Raucous he might sometimes be, but he was not boorish, for he flushed with dismay at the results of his too-eager greeting and hastened to help Margot collect them all up. ‘Sorry,’ he mumbled, and by the time all the pale rosehips were gathered and placed in Maewen’s wicker basket, he was as red and perspiring as she.
Margot straightened her aching back with a wince, feeling far older than she ought at her relatively youthful age. Working all day in the heat had its deleterious effects; that must be her excuse. ‘Well, what is it?’ she prompted, when Florian seemed disposed only to stand there and observe her discomfort in silence.
‘Actually, Seigneur Chanteraine requests your presence.’ Recovering his composure, Florian said this with a bow, as though he were inviting her to attend a dance rather than to attend upon his employer at a moment’s notice.
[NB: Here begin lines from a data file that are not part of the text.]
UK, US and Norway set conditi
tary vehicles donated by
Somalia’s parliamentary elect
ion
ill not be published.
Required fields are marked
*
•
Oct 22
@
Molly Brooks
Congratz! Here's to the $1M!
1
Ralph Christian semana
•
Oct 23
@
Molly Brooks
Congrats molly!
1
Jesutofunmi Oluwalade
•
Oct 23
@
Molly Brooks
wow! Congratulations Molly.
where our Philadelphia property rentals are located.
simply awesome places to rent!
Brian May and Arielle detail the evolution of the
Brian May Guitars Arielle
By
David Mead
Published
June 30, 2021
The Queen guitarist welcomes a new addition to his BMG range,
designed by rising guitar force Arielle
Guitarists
‘I shall come at once,’ she replied with a small sigh, for she had hoped to go directly to one of the streams behind Landricourt and wash away the day’s aches and grime. But a leisurely walk home through the cool of the Gloaming would be pleasant enough. ‘Why is it that I am wanted there?’ she enquired. The request had perhaps come from Sylvaine, Seigneur Chanteraine’s daughter and her occasional friend.
‘He asks that you bring a bottle of the new season’s rosewater.’
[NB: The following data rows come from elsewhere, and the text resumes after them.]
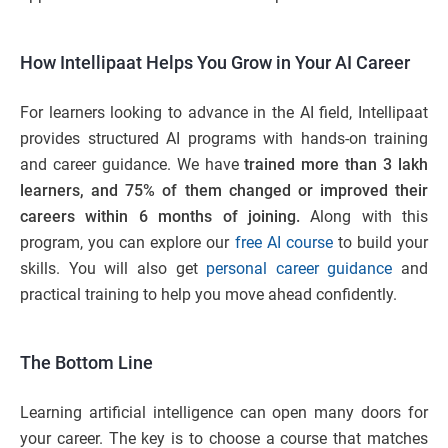
How Intellipaat Helps You Grow in Your AI Career
For learners looking to advance in the AI field, Intellipaat
provides structured AI programs with hands-on training
and career guidance. We have
trained more than 3 lakh
learners, and 75% of them changed or improved their
careers within 6 months of joining.
Along with this
program, you can explore our
free AI course
to build your
skills. You will also get
personal career guidance
and
practical training to help you move ahead confidently.
The Bottom Line
Learning artificial intelligence can open many doors for
your career. The key is to choose a course that matches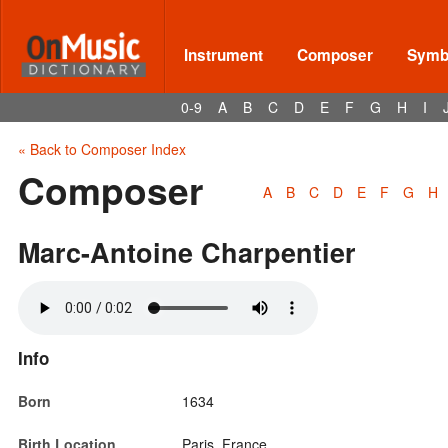
Instrument
Composer
Symbo
0-9
A
B
C
D
E
F
G
H
I
« Back to Composer Index
Composer
A
B
C
D
E
F
G
H
Marc-Antoine Charpentier
Info
Born
1634
Birth Location
Paris, France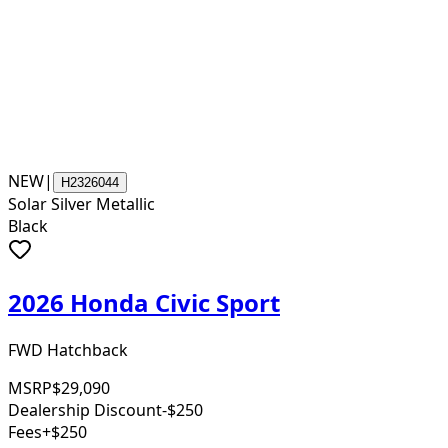
NEW
|
H2326044
Solar Silver Metallic
Black
2026 Honda Civic Sport
FWD Hatchback
MSRP
$29,090
Dealership Discount
-$250
Fees
+$250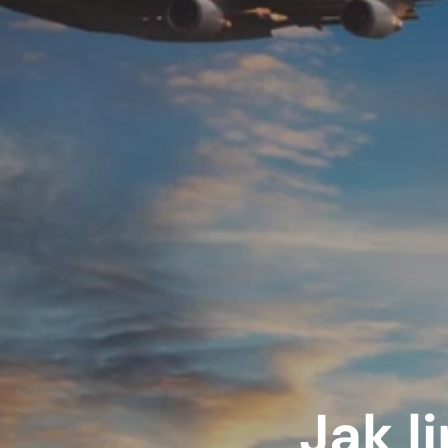
Jak li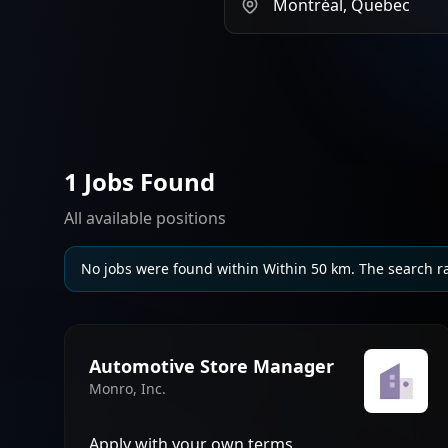
1 Jobs Found
All available positions
No jobs were found within Within 50 km. The search r
Automotive Store Manager
Monro, Inc.
Apply with your own terms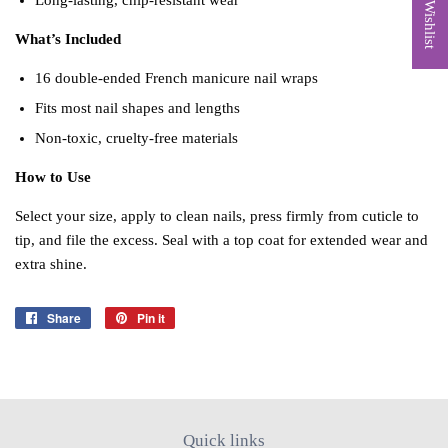
My Wishlist
Long‑lasting, chip‑resistant wear
What’s Included
16 double‑ended French manicure nail wraps
Fits most nail shapes and lengths
Non‑toxic, cruelty‑free materials
How to Use
Select your size, apply to clean nails, press firmly from cuticle to
tip, and file the excess. Seal with a top coat for extended wear and
extra shine.
Share
Share
Pin it
Pin
on
on
Facebook
Pinterest
Quick links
‘I?’ This was curious. ‘Why does he not direct such a request to Oriane? She is his usual aide at Landricourt, is she not?’
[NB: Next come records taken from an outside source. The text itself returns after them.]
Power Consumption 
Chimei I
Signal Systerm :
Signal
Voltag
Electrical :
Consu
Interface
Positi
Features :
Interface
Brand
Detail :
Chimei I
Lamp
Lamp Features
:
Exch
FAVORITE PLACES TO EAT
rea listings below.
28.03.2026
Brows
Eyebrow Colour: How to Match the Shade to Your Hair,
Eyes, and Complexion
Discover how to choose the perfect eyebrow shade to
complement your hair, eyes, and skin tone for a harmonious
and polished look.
‘He did in fact ask for her at first, but I am told there is no sign of her today. I could only find Madame Brionnet, who sent me in search of you instead.’ He added, with his swift grin, ‘I found her at the top of the south-west turret, all used up for the day. I didn’t know that snoring was a component in the evensong.’
Margot felt a moment’s chagrin, for while she had been breaking her back in the dining-room, Maewen had been resting at her ease in a breezy tower-top! But the feeling melted away soon enough, for Madame Brionnet rarely allowed her age to slow her down. Instead, she laughed. ‘Only if it is suitably melodic snoring, in keeping with the harmony.’
‘It was, of course,’ said Florian, undoubtedly with more gallantry than truth.
‘Help me carry this basket,’ she pleaded, for though she was strong she was weary, and Florian made a fine picture of boundless energy. He fell to the task willingly enough, and accompanied her through the rambling old mansion as she went in search of the rosewater. They left the basket in the main hall, with the rest of the day’s harvest; a fine medley of containers was already deposited there, all brimming with rosehips.
Madame Brionnet stood over them as superintendent, and fixed Florian with a gimlet eye as he passed.
‘I have said nothing, ma’am,’ he assured her, mendaciously and in a loud whisper.
‘I am sure there is nothing of which to speak,’ said she stiffly. To Margot she added: ‘Take two bottles of the water, my dear, and quickly. Seigneur Chanteraine may be pleased to have a little to spare.’
Maewen’s eagerness to oblige the Chanteraines did not surprise Margot, for it was an attitude shared by many in Argantel. She hastened to obey the directive, glad to have Florian to assist her, for the great clay bottles were large and bulky and she did not feel equal to carting more than one of them across the valley.
As they left Landricourt in the deep twilight, the roses woke up around them, stretching their sparse petals under the soft, blue light. Their hearts swelled and shone, drinking up the effulgence, and Margot knew that when she returned in the morning there would be many more to collect. It was raining a little, though the sky was clear, and the distant strains of long-lost melodies drifted upon the wind.